About this exercise =>
Take each line from the material below that includes the string "come" and copy it.

Extracted material =>

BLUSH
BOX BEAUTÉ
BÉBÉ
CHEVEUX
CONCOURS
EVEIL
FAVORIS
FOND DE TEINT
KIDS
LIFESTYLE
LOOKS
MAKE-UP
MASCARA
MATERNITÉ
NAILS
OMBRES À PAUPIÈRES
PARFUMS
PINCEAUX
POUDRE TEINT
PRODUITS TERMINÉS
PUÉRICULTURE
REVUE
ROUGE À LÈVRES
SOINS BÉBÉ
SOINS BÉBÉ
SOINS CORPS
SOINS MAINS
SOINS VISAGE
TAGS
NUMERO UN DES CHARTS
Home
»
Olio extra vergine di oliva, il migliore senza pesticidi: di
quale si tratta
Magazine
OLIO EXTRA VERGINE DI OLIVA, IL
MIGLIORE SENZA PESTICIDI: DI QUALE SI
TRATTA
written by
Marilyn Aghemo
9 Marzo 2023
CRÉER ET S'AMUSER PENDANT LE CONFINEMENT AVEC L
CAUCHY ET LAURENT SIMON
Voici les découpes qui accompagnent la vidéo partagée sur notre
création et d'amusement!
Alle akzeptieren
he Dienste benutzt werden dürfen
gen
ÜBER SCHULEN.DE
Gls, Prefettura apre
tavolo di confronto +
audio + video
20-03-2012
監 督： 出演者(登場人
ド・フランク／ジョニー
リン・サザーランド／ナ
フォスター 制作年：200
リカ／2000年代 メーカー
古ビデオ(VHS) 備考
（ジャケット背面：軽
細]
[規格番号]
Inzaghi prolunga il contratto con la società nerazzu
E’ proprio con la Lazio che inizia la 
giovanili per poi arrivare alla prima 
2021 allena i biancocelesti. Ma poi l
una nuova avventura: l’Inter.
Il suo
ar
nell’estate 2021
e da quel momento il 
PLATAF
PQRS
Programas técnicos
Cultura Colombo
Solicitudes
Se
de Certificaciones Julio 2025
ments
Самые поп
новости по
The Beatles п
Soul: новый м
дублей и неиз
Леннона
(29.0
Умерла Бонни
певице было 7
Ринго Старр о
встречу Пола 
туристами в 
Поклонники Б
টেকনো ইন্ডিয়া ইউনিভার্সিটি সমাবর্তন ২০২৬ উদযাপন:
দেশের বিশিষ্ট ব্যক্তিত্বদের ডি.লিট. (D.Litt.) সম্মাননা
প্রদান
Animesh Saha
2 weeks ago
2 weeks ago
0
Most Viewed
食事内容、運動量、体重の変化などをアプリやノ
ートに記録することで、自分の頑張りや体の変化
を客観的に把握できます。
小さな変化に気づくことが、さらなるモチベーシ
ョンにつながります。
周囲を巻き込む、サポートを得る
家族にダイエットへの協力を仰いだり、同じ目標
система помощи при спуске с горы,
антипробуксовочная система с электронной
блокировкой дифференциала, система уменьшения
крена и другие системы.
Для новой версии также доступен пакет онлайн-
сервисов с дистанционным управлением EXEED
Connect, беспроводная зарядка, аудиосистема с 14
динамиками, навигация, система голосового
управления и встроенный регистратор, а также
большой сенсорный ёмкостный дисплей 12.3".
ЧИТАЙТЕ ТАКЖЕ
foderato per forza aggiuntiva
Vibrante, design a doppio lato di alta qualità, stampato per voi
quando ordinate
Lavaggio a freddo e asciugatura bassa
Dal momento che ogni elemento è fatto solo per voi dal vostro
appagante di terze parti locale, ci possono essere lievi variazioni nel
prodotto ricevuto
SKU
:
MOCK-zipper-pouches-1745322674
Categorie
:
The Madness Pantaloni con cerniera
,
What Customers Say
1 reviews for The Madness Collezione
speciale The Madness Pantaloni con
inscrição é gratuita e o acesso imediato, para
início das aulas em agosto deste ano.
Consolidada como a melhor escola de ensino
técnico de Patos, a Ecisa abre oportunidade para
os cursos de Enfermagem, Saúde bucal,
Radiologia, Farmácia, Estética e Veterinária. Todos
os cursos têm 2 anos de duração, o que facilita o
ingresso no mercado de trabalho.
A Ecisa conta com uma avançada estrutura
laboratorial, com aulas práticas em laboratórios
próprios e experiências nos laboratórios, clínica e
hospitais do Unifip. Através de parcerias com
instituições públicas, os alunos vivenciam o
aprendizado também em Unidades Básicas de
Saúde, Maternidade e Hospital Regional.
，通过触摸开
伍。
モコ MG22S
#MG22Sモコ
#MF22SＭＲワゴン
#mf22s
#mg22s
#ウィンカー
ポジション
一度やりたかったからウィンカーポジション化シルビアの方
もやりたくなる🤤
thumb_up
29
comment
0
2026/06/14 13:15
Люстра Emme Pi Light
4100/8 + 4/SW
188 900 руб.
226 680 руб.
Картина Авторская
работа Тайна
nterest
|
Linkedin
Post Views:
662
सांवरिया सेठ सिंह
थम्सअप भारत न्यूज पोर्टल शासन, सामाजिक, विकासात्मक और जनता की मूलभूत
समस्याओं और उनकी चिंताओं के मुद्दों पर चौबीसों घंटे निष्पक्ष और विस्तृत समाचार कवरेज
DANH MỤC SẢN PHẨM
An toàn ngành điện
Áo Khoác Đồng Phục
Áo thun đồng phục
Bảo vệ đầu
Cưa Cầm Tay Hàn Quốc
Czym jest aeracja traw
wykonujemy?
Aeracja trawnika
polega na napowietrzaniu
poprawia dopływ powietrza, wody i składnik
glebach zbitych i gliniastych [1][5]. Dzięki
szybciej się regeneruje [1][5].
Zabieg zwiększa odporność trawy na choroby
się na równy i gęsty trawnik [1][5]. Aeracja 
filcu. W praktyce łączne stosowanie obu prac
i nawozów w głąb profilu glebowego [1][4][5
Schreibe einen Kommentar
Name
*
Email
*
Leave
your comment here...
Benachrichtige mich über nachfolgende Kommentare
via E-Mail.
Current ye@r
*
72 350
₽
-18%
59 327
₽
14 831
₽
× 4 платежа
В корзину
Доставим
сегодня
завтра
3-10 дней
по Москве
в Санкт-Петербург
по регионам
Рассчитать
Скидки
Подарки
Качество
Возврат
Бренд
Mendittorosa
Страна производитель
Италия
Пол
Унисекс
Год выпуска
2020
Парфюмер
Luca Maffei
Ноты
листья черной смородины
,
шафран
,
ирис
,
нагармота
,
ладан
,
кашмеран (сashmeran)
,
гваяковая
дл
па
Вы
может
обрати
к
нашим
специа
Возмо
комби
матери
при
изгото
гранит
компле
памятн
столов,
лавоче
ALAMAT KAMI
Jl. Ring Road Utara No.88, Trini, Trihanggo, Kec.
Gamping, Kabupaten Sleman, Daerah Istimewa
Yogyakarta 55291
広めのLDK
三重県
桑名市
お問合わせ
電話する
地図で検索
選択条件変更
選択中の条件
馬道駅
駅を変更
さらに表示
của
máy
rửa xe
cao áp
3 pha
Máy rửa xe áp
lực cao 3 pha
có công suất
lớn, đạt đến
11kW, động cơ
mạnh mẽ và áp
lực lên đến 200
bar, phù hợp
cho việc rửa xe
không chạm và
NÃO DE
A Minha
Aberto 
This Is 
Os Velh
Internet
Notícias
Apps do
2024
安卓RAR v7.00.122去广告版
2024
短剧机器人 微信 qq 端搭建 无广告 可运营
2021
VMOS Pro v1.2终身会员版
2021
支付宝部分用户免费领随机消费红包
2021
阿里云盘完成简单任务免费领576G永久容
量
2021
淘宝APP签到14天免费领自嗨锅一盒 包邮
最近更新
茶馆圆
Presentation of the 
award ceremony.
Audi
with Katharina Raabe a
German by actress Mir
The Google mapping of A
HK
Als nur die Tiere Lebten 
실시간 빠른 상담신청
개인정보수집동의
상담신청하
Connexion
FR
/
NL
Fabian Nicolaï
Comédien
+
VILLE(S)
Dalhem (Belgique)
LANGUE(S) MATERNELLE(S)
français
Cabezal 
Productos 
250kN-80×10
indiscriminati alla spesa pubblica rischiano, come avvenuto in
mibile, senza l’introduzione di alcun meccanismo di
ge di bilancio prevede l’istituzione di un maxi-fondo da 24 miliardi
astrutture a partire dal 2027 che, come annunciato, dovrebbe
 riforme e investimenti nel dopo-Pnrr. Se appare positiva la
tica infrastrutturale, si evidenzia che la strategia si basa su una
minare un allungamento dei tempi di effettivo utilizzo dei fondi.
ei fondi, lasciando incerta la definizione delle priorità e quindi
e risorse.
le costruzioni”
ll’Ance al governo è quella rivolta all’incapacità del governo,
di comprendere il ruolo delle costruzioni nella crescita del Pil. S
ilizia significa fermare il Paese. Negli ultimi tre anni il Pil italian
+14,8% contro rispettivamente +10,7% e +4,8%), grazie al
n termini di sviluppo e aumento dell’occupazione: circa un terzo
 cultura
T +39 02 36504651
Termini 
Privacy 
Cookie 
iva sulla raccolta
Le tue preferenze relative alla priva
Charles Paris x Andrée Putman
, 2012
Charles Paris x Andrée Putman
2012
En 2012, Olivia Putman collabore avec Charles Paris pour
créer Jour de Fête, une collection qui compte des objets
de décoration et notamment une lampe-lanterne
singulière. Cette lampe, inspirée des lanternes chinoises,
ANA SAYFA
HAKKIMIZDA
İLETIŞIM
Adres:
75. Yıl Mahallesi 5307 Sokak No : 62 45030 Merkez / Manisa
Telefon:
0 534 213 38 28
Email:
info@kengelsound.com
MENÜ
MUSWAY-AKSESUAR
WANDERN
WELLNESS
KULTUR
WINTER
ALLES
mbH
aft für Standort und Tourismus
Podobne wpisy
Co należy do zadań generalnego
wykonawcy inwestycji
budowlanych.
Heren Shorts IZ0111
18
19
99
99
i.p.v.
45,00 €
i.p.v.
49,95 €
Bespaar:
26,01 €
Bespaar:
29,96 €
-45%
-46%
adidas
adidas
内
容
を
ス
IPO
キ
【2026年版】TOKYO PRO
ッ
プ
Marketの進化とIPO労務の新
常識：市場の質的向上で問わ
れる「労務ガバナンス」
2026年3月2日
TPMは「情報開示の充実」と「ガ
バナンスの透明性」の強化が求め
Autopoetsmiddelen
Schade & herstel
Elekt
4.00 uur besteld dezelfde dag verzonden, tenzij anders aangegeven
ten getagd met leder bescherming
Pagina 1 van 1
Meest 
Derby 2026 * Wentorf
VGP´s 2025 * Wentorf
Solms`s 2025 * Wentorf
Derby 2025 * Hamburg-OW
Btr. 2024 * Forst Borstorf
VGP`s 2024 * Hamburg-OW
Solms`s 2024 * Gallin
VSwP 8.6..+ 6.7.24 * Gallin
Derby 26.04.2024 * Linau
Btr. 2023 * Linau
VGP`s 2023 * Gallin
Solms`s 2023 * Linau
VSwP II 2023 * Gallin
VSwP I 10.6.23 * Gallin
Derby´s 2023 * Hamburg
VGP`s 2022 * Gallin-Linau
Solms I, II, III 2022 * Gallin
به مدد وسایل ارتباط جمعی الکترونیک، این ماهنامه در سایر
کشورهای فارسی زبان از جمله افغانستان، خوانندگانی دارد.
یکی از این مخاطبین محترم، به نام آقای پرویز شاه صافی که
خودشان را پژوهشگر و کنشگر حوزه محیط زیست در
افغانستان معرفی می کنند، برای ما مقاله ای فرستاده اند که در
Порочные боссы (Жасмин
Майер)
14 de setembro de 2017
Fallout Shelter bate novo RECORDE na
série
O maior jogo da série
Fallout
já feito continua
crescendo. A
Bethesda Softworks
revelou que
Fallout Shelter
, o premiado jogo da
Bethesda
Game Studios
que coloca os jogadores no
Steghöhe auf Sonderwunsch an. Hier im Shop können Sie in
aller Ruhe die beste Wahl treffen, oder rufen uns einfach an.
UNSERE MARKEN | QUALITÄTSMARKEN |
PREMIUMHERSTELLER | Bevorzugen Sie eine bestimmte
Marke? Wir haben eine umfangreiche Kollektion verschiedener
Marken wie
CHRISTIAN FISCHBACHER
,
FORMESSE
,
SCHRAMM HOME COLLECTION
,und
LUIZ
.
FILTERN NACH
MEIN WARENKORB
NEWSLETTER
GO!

Task output =>
indiscriminati alla spesa pubblica rischiano, come avvenuto in
astrutture a partire dal 2027 che, come annunciato, dovrebbe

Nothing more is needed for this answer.